In that case, the presbytery lost the property battle in state court;
the breakaway churches were permitted to take their property with them.
"Where does it stop?" Jamieson says. "It's like that quote from Pastor
Martin Niemoller: `First they came for the Socialists, and I did not speak
out because I was not a Socialist. Then they came for the trade unionists,
and I did not speak out because I was not a trade unionist. They they came
for the Jews, and I did not speak out because I was not a Jew. Then they
came for me, and there was no one left to speak for me.'"
"Who will be attacked next? Will they come after me because I have a
different view of the church? Where's the unity? Right now it seems like
the one with the most power has the most unity."
For the Rev. Judy Angleberger of Beaver Falls, Pa., a former presbytery
moderator, it's bad enough that the evangelicals are caucusing apart from
the full presbytery. She says she feels sadness and resignation as she
watches presbyters plunge headlong into what she considers the age-old
theological struggle between law and grace.
"Beaver-Butler Presbytery has worked internally over the years to build
a spirit of collegiality," she says. "This kind of organizing may tend to
evade that spirit ... It [cuts] part of us off, and a trust was broken ...
(because it kept) the whole body from working on something together.
"There's a fragmenting of the spirit of the presbytery, from my
perspective as a former moderator."
That's not how the caucus sees it, according to some of its leaders,
including Bob Davis of The Presbyterian Forum. They claim the body is
already broken, and if surgical intervention is what it takes for healing,
that's just what it takes.
For Arnold, the concept of ekklesia ("assembly" in New Testament Greek)
is primary, as the place where the community gathers to do God's work,
God's mission - and mission, as he sees it, is suffering enough. "If we've
ceased to exist for mission, it is possible to dissolve the denomination
without harming the Body of Christ," he says, noting that the Body is
bigger than Presbyterianism and that presbyteries often dissolve local
congregations without harm to the wider denomination.
"I'm not sure we're at that place within the denomination," he says,
"but we're not far from it. That's why we used the word `irreconcilable.'"
Such a stance isn't unusual among the under-35 evangelicals, according
to Davis, who is convinced that less institutional loyalty is reflective of
the times. Some - like the group dubbed "Angry, Young, West-Coast,
Evangelical Pastors" by the Presbyterian Coalition - talk about
"post-denominationalism," in which churches are said to align through
common assent instead of being bound by denominational ties, and Christians
join local churches, not denominations.
Others, like Reuter, describe the local congregation as the locus of
ekklesia, with other levels of a denomination functioning as a service
organization rather than an ecclesial body.

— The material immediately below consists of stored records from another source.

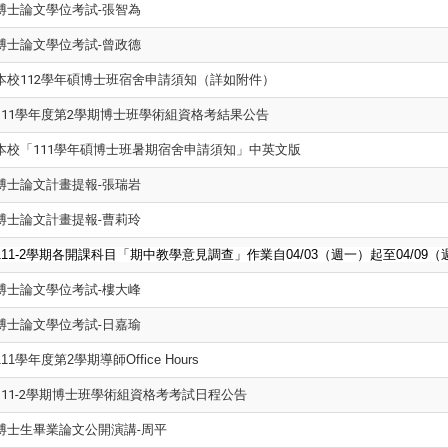
博士論文學位考試-張智為
博士論文學位考試-曾政德
本校112學年碩博士班宿舍申請須知（詳如附件）
111學年度第2學期博士班學術組資格考結果公告
本校「111學年碩博士班暑期宿舍申請須知」中英文版
博士論文計畫提報-張瑞岩
博士論文計畫提報-曹莉玲
111-2
學期各開課科目「期中教學意見調查」作業自04/03（週一）起至04/09
博士論文學位考試-樓大峰
博士論文學位考試-日嘉瑜
111
學年度第2學期導師Office Hours
111-2學期博士班學術組資格考考試日程公告
博士生畢業論文公開演講-周平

"We don't make or unmake ... the Body of Christ," Arnold says. "It is
bigger than the PC(USA) ... We cannot harm that which God already claimed,
although I don't know anybody in the group that is very happy about any of
this. When the vote was positive, there wasn't celebrating in the streets.
Who's happy?"
The Rev. Laird Stuart of the Covenant Network of Presbyterians (a
coalition of dissenters against G-6.0106b), who says he has heard of
Overtures 00-5 and 00-6 but hasn't seen them in print, says he thinks their
conclusions are too bleak.
"The basic story of faith is that God takes us where we can't get to
ourselves," Stuart says. "And this [the two overtures] is a secular
conclusion, one that does not really believe that God can lead us out of
this crisis."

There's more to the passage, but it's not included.